Task to carry out ▸
Copy the listing verbatim, excluding any images found in it.

━━ Data records ━━

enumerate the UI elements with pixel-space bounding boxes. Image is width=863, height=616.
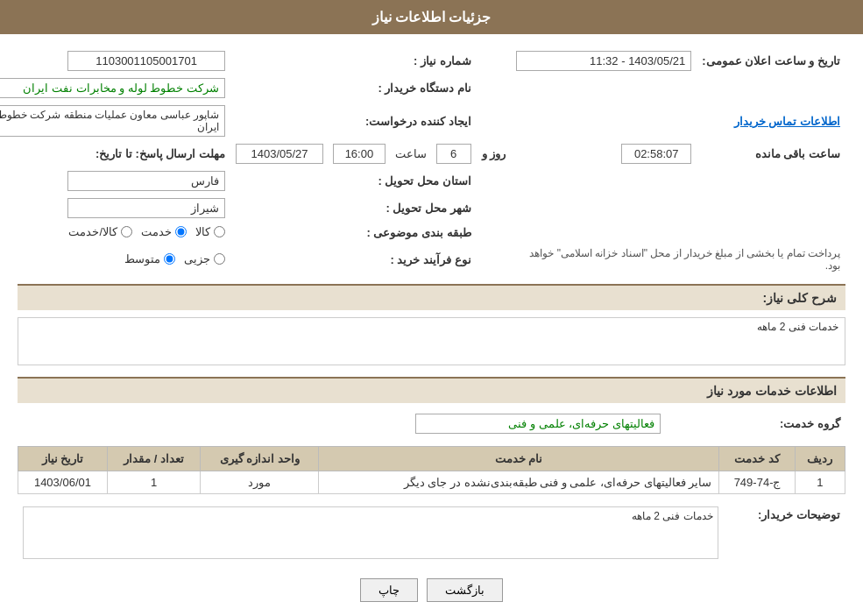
general-description-textarea[interactable]: [18, 317, 845, 365]
cell-row: 1: [795, 471, 845, 494]
days-label: روز و: [477, 140, 512, 167]
page-header: جزئیات اطلاعات نیاز: [0, 0, 863, 34]
col-date: تاریخ نیاز: [18, 447, 108, 471]
response-deadline-label: مهلت ارسال پاسخ: تا تاریخ:: [0, 140, 230, 167]
services-table: ردیف کد خدمت نام خدمت واحد اندازه گیری ت…: [18, 446, 845, 494]
cell-unit: مورد: [201, 471, 318, 494]
col-quantity: تعداد / مقدار: [107, 447, 201, 471]
purchase-type-note: پرداخت تمام یا بخشی از مبلغ خریدار از مح…: [511, 244, 845, 275]
cell-code: ج-74-749: [719, 471, 796, 494]
category-label: طبقه بندی موضوعی :: [230, 222, 477, 244]
col-name: نام خدمت: [318, 447, 718, 471]
category-radio-group: کالا خدمت کالا/خدمت: [68, 225, 225, 238]
remaining-label: ساعت باقی مانده: [697, 140, 845, 167]
buyer-notes-label: توضیحات خریدار:: [724, 503, 845, 565]
category-khedmat-option[interactable]: خدمت: [141, 225, 187, 238]
province-label: استان محل تحویل :: [230, 167, 477, 195]
need-number-value: 1103001105001701: [0, 47, 230, 74]
purchase-type-label: نوع فرآیند خرید :: [230, 244, 477, 275]
buyer-notes-textarea[interactable]: [23, 506, 718, 559]
cell-date: 1403/06/01: [18, 471, 108, 494]
services-section-header: اطلاعات خدمات مورد نیاز: [18, 377, 845, 403]
button-group: بازگشت چاپ: [18, 578, 845, 615]
contact-link-cell: اطلاعات تماس خریدار: [697, 102, 845, 140]
buyer-station-value: شرکت خطوط لوله و مخابرات نفت ایران: [0, 78, 225, 98]
deadline-date-value: 1403/05/27: [236, 144, 323, 164]
need-number-input: 1103001105001701: [67, 51, 225, 71]
contact-link[interactable]: اطلاعات تماس خریدار: [734, 115, 840, 128]
announcement-value: 1403/05/21 - 11:32: [511, 47, 697, 74]
category-both-radio[interactable]: [121, 226, 132, 237]
services-section-label: اطلاعات خدمات مورد نیاز: [707, 384, 837, 398]
announcement-label: تاریخ و ساعت اعلان عمومی:: [697, 47, 845, 74]
creator-value: شاپور عباسی معاون عملیات منطقه شرکت خطوط…: [0, 105, 225, 137]
purchase-type-motavaset-option[interactable]: متوسط: [124, 252, 175, 266]
cell-quantity: 1: [107, 471, 201, 494]
general-description-label: شرح کلی نیاز:: [763, 291, 837, 305]
service-group-label: گروه خدمت:: [666, 410, 845, 437]
remaining-value: 02:58:07: [621, 144, 691, 164]
table-row: 1 ج-74-749 سایر فعالیتهای حرفه‌ای، علمی …: [18, 471, 845, 494]
announcement-input: 1403/05/21 - 11:32: [516, 51, 691, 71]
need-number-label: شماره نیاز :: [230, 47, 477, 74]
city-value: شیراز: [67, 198, 225, 218]
cell-name: سایر فعالیتهای حرفه‌ای، علمی و فنی طبقه‌…: [318, 471, 718, 494]
province-value: فارس: [67, 171, 225, 191]
category-kala-option[interactable]: کالا: [195, 225, 225, 238]
category-khedmat-radio[interactable]: [175, 226, 187, 237]
col-unit: واحد اندازه گیری: [201, 447, 318, 471]
col-code: کد خدمت: [719, 447, 796, 471]
main-info-table: تاریخ و ساعت اعلان عمومی: 1403/05/21 - 1…: [0, 47, 845, 275]
time-label: ساعت: [395, 147, 427, 160]
purchase-type-jozei-option[interactable]: جزیی: [184, 252, 225, 266]
back-button[interactable]: بازگشت: [427, 578, 503, 602]
general-description-wrapper: خدمات فنی 2 ماهه: [18, 317, 845, 368]
buyer-notes-table: توضیحات خریدار: خدمات فنی 2 ماهه: [18, 503, 845, 565]
days-value: 6: [436, 144, 471, 164]
city-label: شهر محل تحویل :: [230, 195, 477, 222]
purchase-type-jozei-radio[interactable]: [214, 253, 225, 265]
category-kala-radio[interactable]: [214, 226, 225, 237]
print-button[interactable]: چاپ: [360, 578, 418, 602]
purchase-type-radio-group: جزیی متوسط: [124, 252, 225, 266]
creator-label: ایجاد کننده درخواست:: [230, 102, 477, 140]
general-description-section: شرح کلی نیاز:: [18, 284, 845, 310]
service-group-table: گروه خدمت: فعالیتهای حرفه‌ای، علمی و فنی: [18, 410, 845, 437]
col-row: ردیف: [795, 447, 845, 471]
category-kala-khedmat-option[interactable]: کالا/خدمت: [68, 225, 132, 238]
buyer-station-label: نام دستگاه خریدار :: [230, 74, 477, 102]
time-value: 16:00: [333, 144, 386, 164]
page-title: جزئیات اطلاعات نیاز: [372, 10, 492, 25]
purchase-type-motavaset-radio[interactable]: [164, 253, 175, 265]
service-group-value: فعالیتهای حرفه‌ای، علمی و فنی: [415, 414, 661, 434]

━━━

Expected answer ▸
enumerate the UI elements with pixel-space bounding boxes. Image is width=863, height=616.
general-description-textarea[interactable]: [18, 317, 845, 365]
cell-row: 1: [795, 471, 845, 494]
days-label: روز و: [477, 140, 512, 167]
page-header: جزئیات اطلاعات نیاز: [0, 0, 863, 34]
col-date: تاریخ نیاز: [18, 447, 108, 471]
response-deadline-label: مهلت ارسال پاسخ: تا تاریخ:: [0, 140, 230, 167]
services-table: ردیف کد خدمت نام خدمت واحد اندازه گیری ت…: [18, 446, 845, 494]
cell-unit: مورد: [201, 471, 318, 494]
col-quantity: تعداد / مقدار: [107, 447, 201, 471]
purchase-type-note: پرداخت تمام یا بخشی از مبلغ خریدار از مح…: [511, 244, 845, 275]
cell-code: ج-74-749: [719, 471, 796, 494]
category-label: طبقه بندی موضوعی :: [230, 222, 477, 244]
col-name: نام خدمت: [318, 447, 718, 471]
category-radio-group: کالا خدمت کالا/خدمت: [68, 225, 225, 238]
remaining-label: ساعت باقی مانده: [697, 140, 845, 167]
buyer-notes-label: توضیحات خریدار:: [724, 503, 845, 565]
category-khedmat-option[interactable]: خدمت: [141, 225, 187, 238]
province-label: استان محل تحویل :: [230, 167, 477, 195]
need-number-value: 1103001105001701: [0, 47, 230, 74]
purchase-type-label: نوع فرآیند خرید :: [230, 244, 477, 275]
buyer-notes-textarea[interactable]: [23, 506, 718, 559]
cell-date: 1403/06/01: [18, 471, 108, 494]
services-section-header: اطلاعات خدمات مورد نیاز: [18, 377, 845, 403]
button-group: بازگشت چاپ: [18, 578, 845, 615]
contact-link-cell: اطلاعات تماس خریدار: [697, 102, 845, 140]
buyer-station-value: شرکت خطوط لوله و مخابرات نفت ایران: [0, 78, 225, 98]
deadline-date-value: 1403/05/27: [236, 144, 323, 164]
need-number-input: 1103001105001701: [67, 51, 225, 71]
contact-link[interactable]: اطلاعات تماس خریدار: [734, 115, 840, 128]
announcement-value: 1403/05/21 - 11:32: [511, 47, 697, 74]
category-both-radio[interactable]: [121, 226, 132, 237]
services-section-label: اطلاعات خدمات مورد نیاز: [707, 384, 837, 398]
announcement-label: تاریخ و ساعت اعلان عمومی:: [697, 47, 845, 74]
creator-value: شاپور عباسی معاون عملیات منطقه شرکت خطوط…: [0, 105, 225, 137]
purchase-type-motavaset-option[interactable]: متوسط: [124, 252, 175, 266]
cell-quantity: 1: [107, 471, 201, 494]
general-description-label: شرح کلی نیاز:: [763, 291, 837, 305]
service-group-label: گروه خدمت:: [666, 410, 845, 437]
remaining-value: 02:58:07: [621, 144, 691, 164]
table-row: 1 ج-74-749 سایر فعالیتهای حرفه‌ای، علمی …: [18, 471, 845, 494]
announcement-input: 1403/05/21 - 11:32: [516, 51, 691, 71]
need-number-label: شماره نیاز :: [230, 47, 477, 74]
city-value: شیراز: [67, 198, 225, 218]
cell-name: سایر فعالیتهای حرفه‌ای، علمی و فنی طبقه‌…: [318, 471, 718, 494]
province-value: فارس: [67, 171, 225, 191]
category-kala-option[interactable]: کالا: [195, 225, 225, 238]
category-khedmat-radio[interactable]: [175, 226, 187, 237]
col-unit: واحد اندازه گیری: [201, 447, 318, 471]
col-code: کد خدمت: [719, 447, 796, 471]
main-info-table: تاریخ و ساعت اعلان عمومی: 1403/05/21 - 1…: [0, 47, 845, 275]
time-label: ساعت: [395, 147, 427, 160]
purchase-type-jozei-option[interactable]: جزیی: [184, 252, 225, 266]
back-button[interactable]: بازگشت: [427, 578, 503, 602]
general-description-wrapper: خدمات فنی 2 ماهه: [18, 317, 845, 368]
buyer-notes-table: توضیحات خریدار: خدمات فنی 2 ماهه: [18, 503, 845, 565]
days-value: 6: [436, 144, 471, 164]
city-label: شهر محل تحویل :: [230, 195, 477, 222]
purchase-type-jozei-radio[interactable]: [214, 253, 225, 265]
category-kala-radio[interactable]: [214, 226, 225, 237]
print-button[interactable]: چاپ: [360, 578, 418, 602]
purchase-type-radio-group: جزیی متوسط: [124, 252, 225, 266]
creator-label: ایجاد کننده درخواست:: [230, 102, 477, 140]
general-description-section: شرح کلی نیاز:: [18, 284, 845, 310]
service-group-table: گروه خدمت: فعالیتهای حرفه‌ای، علمی و فنی: [18, 410, 845, 437]
col-row: ردیف: [795, 447, 845, 471]
category-kala-khedmat-option[interactable]: کالا/خدمت: [68, 225, 132, 238]
buyer-station-label: نام دستگاه خریدار :: [230, 74, 477, 102]
time-value: 16:00: [333, 144, 386, 164]
page-title: جزئیات اطلاعات نیاز: [372, 10, 492, 25]
purchase-type-motavaset-radio[interactable]: [164, 253, 175, 265]
service-group-value: فعالیتهای حرفه‌ای، علمی و فنی: [415, 414, 661, 434]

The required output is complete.